In another statement urging parents to support their strike, the PTUZ noted that more than three million Zimbabweans have fled the country to seek economic refuge in other countries. The brain drain has also acutely affected the health, construction, engineering and manufacturing sectors.

Angry parents

Many parents are angry because their children are receiving little or no education. According to the latest statistics by the United Nations Educational, Scientific and Cultural Organisation (UNESCO), Zimbabwe still has an overall literacy rate of over 90 percent, the highest in southern Africa, which analysts attribute to an aggressive policy in the 1980s that aimed to bring about universal education.

But the high inflation rate has drastically undermined the allocation for procuring teaching and learning materials, according to the government's Ministry of Education, Sports and Culture.

Primary school enrolment rates were above 90 percent in 2004, but attendance and completion rates have been dropping because of rising costs, which have also affected the quality of education: in 2004, the Grade 7 examination pass rate was 67 percent and the textbook-pupil ratio was low, ranging between 1:6 and 1:10 in all subjects, according to the ministry.

"Yes, this country might have one of the highest literacy rates on the continent, but the falling standards in the education sector are definitely bound to drastically lower the quality of local qualifications," commented John Sakarombe, whose daughter is in a boarding school outside the city of Gweru in Midlands Province.
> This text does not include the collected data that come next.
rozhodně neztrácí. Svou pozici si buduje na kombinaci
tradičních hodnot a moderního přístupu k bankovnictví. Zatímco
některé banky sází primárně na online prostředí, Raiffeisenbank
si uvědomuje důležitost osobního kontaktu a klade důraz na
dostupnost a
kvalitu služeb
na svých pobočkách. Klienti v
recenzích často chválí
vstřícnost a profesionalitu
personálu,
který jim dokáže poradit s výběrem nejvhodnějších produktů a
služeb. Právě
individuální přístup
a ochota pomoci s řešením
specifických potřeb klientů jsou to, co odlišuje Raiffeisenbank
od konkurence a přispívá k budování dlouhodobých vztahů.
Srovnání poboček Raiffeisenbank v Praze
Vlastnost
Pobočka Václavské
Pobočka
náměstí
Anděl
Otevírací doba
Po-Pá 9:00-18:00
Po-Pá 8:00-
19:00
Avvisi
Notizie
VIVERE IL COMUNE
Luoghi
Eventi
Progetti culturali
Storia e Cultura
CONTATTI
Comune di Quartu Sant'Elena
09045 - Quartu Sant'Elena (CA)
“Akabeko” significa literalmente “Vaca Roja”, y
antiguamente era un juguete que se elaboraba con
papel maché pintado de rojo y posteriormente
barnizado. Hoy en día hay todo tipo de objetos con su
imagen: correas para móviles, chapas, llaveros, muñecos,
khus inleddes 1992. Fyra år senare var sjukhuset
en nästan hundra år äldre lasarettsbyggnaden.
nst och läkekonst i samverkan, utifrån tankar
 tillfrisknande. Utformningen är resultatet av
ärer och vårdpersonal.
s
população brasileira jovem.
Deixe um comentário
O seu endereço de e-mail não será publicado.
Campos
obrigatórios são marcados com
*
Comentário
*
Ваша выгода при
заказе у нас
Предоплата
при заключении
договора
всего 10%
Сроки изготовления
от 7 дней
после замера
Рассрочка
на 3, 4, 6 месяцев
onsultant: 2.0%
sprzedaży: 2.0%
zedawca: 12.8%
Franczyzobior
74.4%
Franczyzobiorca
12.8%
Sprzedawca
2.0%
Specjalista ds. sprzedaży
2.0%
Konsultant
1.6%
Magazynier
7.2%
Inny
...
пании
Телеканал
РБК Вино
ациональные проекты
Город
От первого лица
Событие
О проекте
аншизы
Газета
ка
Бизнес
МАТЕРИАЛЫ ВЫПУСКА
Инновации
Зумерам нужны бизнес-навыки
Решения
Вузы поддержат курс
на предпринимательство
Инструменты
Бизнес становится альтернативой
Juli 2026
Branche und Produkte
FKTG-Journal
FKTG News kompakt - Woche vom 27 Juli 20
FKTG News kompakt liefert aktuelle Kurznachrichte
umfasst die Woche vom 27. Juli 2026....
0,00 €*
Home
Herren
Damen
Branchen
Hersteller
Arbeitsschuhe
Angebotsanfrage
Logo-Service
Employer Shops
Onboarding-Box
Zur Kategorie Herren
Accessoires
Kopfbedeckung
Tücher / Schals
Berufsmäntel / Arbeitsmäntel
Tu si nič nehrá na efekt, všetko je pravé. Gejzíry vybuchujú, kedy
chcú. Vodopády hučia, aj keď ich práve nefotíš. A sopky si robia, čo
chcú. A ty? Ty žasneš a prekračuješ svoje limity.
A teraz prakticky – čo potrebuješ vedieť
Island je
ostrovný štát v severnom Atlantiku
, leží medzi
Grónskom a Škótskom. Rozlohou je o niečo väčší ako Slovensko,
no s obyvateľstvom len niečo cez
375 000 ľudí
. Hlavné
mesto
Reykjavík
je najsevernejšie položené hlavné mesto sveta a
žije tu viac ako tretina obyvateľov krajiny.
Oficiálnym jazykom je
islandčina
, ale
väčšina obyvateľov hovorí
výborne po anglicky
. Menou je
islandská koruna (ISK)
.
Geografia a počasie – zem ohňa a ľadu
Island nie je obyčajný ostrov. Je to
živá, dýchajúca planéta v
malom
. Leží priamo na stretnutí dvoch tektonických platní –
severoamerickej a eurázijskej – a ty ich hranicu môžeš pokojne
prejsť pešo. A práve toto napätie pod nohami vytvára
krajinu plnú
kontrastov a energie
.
When he visited her recently, his daughter complained of erratic food supplies and power cuts, and said they had to cook their own meals because most of the kitchen staff had left. The pupils have been forced to use the bucket system because the school did not have the funds to hire plumbers to clear the blocked sewer system, and this exposed them to communicable diseases, he added.

"I feel cheated and am fed up," said Sakarombe. "I paid more than one billion dollars [in school fees] - not easy money to raise, especially as we are coming from the Christmas holiday ... but this is what I am getting."

Some schools even urge students to buy groceries for their teachers, because the prices of commodities have now risen beyond the reach of the majority.

People's Shops

In an attempt to help the poor cope with high prices, the government announced this week that it would be introducing "People's Shops" to cater to low-income groups.

According to the official Herald newspaper, industry and international trade minister Obert Mpofu said the shops would ensure that disadvantaged groups and people earning very low incomes could buy basic commodities at affordable prices.

The concept has been borrowed from Angola, which has allocated US$1.5 billion to build such shops throughout the country.